All tiered storage commands are asynchronous. Each command starts a background task rather than completing the operation immediately. Use the status command to monitor progress.
Commands at a glance
| Command | What it does |
|---|---|
cache |
Copies data to local disk for faster reads |
uncache |
Removes the local copy; data stays in OSS Standard |
archive |
Moves data to OSS IA, Archive, or Cold Archive |
unarchive |
Restores archived data to OSS IA or Standard |
status |
Shows tiered storage task progress |
ls2 |
Lists files with their current storage class |
To see built-in help, run:
jindo jfs -help archive
Cache
Copies data at the specified path to local disk. Subsequent reads serve from local disk instead of OSS, which reduces read latency for frequently accessed data.
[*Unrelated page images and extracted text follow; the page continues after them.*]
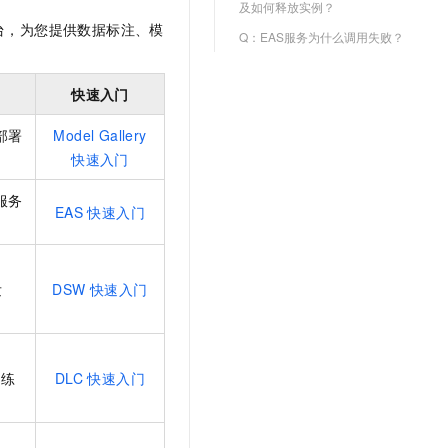
及如何释放实例？
文戏情感细腻自然，动作戏激烈拳拳到肉，实现更强表演能力
支持中英文自由切换，具备更强的噪声鲁棒性
云聚AI 严选权益
SSL 证书
台，为您提供数据标注、模
Q：EAS服务为什么调用失败？
，一键激活高效办公新体验
精选AI产品，从模型到应用全链提效
堡垒机
AI 用量加速计划
应用
防火墙
快速入门
、识别商机，让客服更高效、服务更出色。
新老同享，达量后返
千问办公
主机安全
NEW
部署
Model Gallery
的智能体编程平台
一站式AI生产力平台
快速入门
AI 应用及服务市场
伶鹊
服务
EAS 快速入门
企业级人与Agent协作平台，接入和调度多个数字员工
智能客服平台，对话机器人、对话分析、智能外呼
AI 应用
大模型服务平台百炼 - 全妙
大模型
应用创作平台
多模态内容创作工具，已接入 DeepSeek
发
DSW 快速入门
自然语言处理
数据标注
机器学习
训练
DLC 快速入门
息提取
与 AI 智能体进行实时音视频通话
从文本、图片、视频中提取结构化的属性信息
构建支持视频理解的 AI 音视频实时通话应用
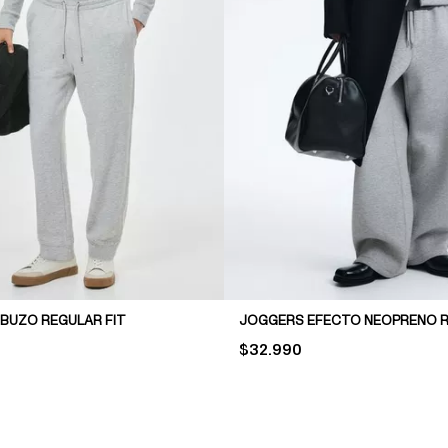
 BUZO REGULAR FIT
PRICE:
$32.990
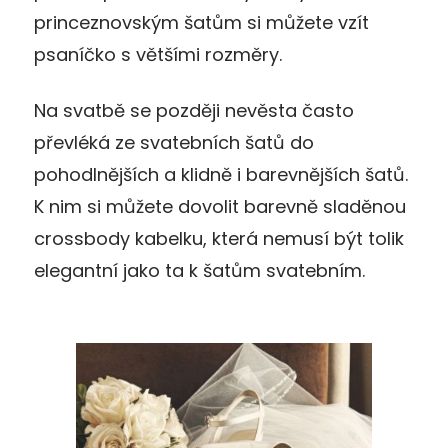
princeznovským šatům si můžete vzít
psaníčko s většími rozměry.
Na svatbě se později nevěsta často
převléká ze svatebních šatů do
pohodlnějších a klidně i barevnějších šatů.
K nim si můžete dovolit barevně sladěnou
crossbody kabelku, která nemusí být tolik
elegantní jako ta k šatům svatebním.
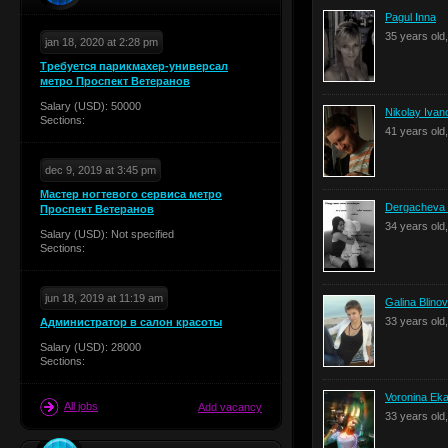
Pagul Inna
35 years old
jan 18, 2020 at 2:28 pm
Требуется парикмахер-универсал
метро Проспект Ветеранов
Salary (USD): 50000
Nikolay Ivan
Sections:
41 years old
dec 9, 2019 at 3:45 pm
Мастер ногтевого сервиса метро
Dergacheva 
Проспект Ветеранов
34 years old
Salary (USD): Not specified
Sections:
jun 18, 2019 at 11:19 am
Galina Blino
33 years old
Администратор в салон красоты
Salary (USD): 28000
Sections:
Voronina Eka
All jobs
Add vacancy
33 years old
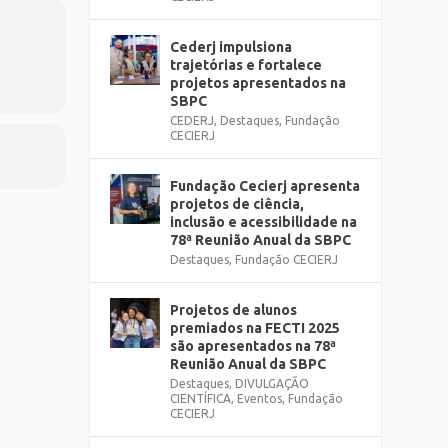
Cederj impulsiona
trajetórias e fortalece
projetos apresentados na
SBPC
CEDERJ
,
Destaques
,
Fundação
CECIERJ
Fundação Cecierj apresenta
projetos de ciência,
inclusão e acessibilidade na
78ª Reunião Anual da SBPC
Destaques
,
Fundação CECIERJ
Projetos de alunos
premiados na FECTI 2025
são apresentados na 78ª
Reunião Anual da SBPC
Destaques
,
DIVULGAÇÃO
CIENTÍFICA
,
Eventos
,
Fundação
CECIERJ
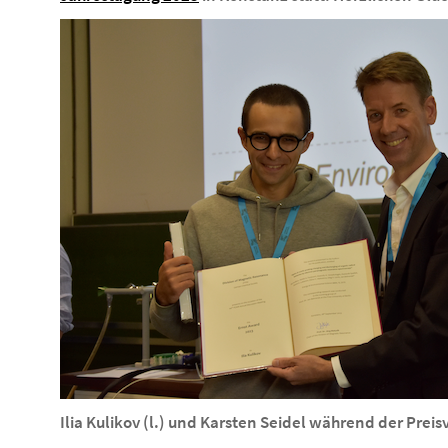
Ilia Kulikov (l.) und Karsten Seidel während der Preis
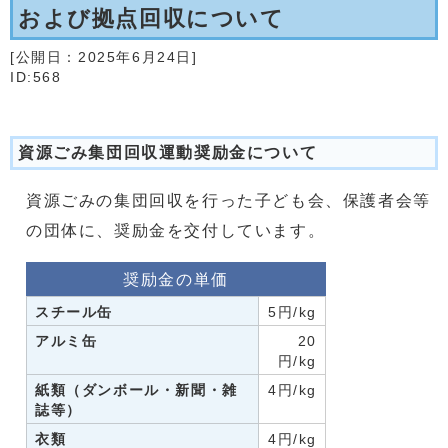
および拠点回収について
[公開日：
2025年6月24日
]
ID:568
資源ごみ集団回収運動奨励金について
資源ごみの集団回収を行った子ども会、保護者会等
の団体に、奨励金を交付しています。
奨励金の単価
スチール缶
5円/kg
アルミ缶
20
円/kg
紙類（ダンボール・新聞・雑
4円/kg
誌等）
衣類
4円/kg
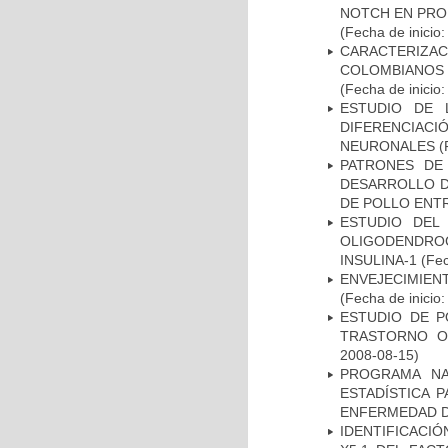
NOTCH EN PROM
(Fecha de inicio
CARACTERIZACI
COLOMBIANOS
(Fecha de inicio
ESTUDIO DE 
DIFERENCIA
NEURONALES
(
PATRONES DE
DESARROLLO D
DE POLLO ENTR
ESTUDIO DEL
OLIGODENDRO
INSULINA-1
(Fec
ENVEJECIMIE
(Fecha de inicio
ESTUDIO DE P
TRASTORNO O
2008-08-15)
PROGRAMA NA
ESTADÍSTICA 
ENFERMEDAD D
IDENTIFICACIÓ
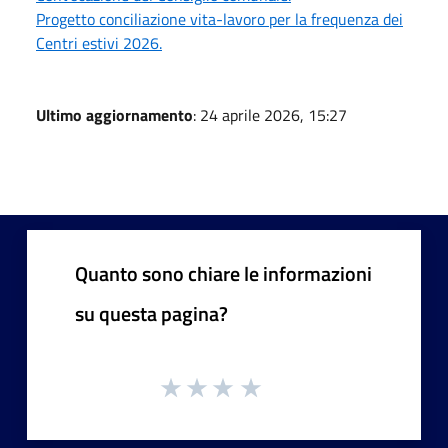
Progetto conciliazione vita-lavoro per la frequenza dei
Centri estivi 2026.
Ultimo aggiornamento
: 24 aprile 2026, 15:27
Quanto sono chiare le informazioni
su questa pagina?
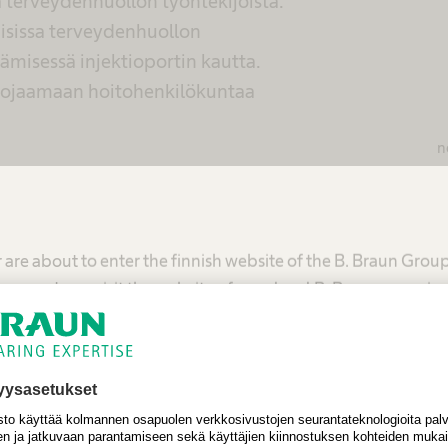
a terveydenhuollon työntekijöistä.
isissa terveydenhuollon
äämisessä injektioportin kautta.
uojaamaan hoitohenkilökuntaa
n
 are about to enter the finnish website of the B. Braun Grou
mmend you visit the website of your local B. Braun organiza
United States - B. Braun Medical Inc.
Finland - B. Braun Medical Oy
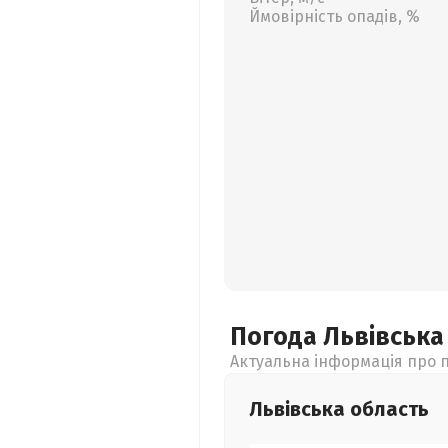
Ймовірність опадів, %
Погода Львівськ
Актуальна інформація про п
Львівська
область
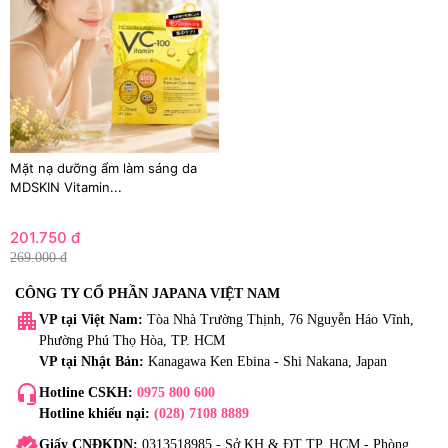
Mặt nạ dưỡng ẩm làm sáng da
MDSKIN Vitamin...
201.750 đ
269.000 đ
CÔNG TY CỔ PHẦN JAPANA VIỆT NAM
apartment
VP tại Việt Nam:
Tòa Nhà Trường Thịnh, 76 Nguyễn Háo Vĩnh,
Phường Phú Thọ Hòa, TP. HCM
VP tại Nhật Bản:
Kanagawa Ken Ebina - Shi Nakana, Japan
headset_mic
Hotline CSKH:
0975 800 600
Hotline khiếu nại:
(028) 7108 8889
verified
Giấy CNĐKDN:
0313518985 - Sở KH & ĐT TP. HCM - Phòng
jindo jfs -cache -p <path>
The -p flag pins the local copy so it is not evicted based on disk usage.
Use cache for datasets that are read repeatedly, such as fact tables in join-heavy queries or the working set of high-priority jobs.
Uncache
Removes the local disk copy. Data remains accessible from OSS Standard storage.
jindo jfs -uncache <path>
Use this command when a dataset is no longer accessed frequently and local disk space should be reclaimed.
Archive
Removes the local disk copy and moves data to a lower-cost OSS storage class. Use this for cold data that is rarely or never accessed.
jindo jfs -archive -i|-a|-c <path>
| Option | Target storage class |
|---|---|
-i |
OSS Infrequent Access (IA) |
-a |
OSS Archive |
-c |
OSS Cold Archive |
For a description of each storage class, see OSS storage classes overview.
Unarchive
Converts data from Archive storage back to a more accessible storage class. By default (no option specified), data is restored to OSS Standard storage.
jindo jfs -unarchive -i/-o <path>
| Option | Behavior |
|---|---|
| (none) | Restores data to OSS Standard storage |
-i |
Restores data to OSS Infrequent Access (IA) storage |
-o |
Temporarily unarchives data from OSS Archive storage; data becomes readable for one day |
Status
Shows the progress of a tiered storage task for the specified path. By default, reports the number of files targeted for tiered storage in the directory and the data to which tiered storage has been applied.
jindo jfs -status -detail/-sync <path>
| Option | Behavior |
|---|---|
-detail |
Shows per-file storage progress |
-sync |
Blocks until the tiered storage task completes |
ls2
Lists files at the specified path along with their current storage class, extending the standard hadoop fs -ls output.
hadoop fs -ls2 <path>
Example output:
drwxrwxrwx - - 0 2020-06-05 04:27 oss://xxxx/warehouse
-rw-rw-rw- 1 Archive 1484 2020-09-23 16:40 oss://xxxx/wikipedia_data.csv
-rw-rw-rw- 1 Standard 1676 2020-06-07 20:04 oss://xxxx/wikipedia_data.json
The third column shows the storage class for each file.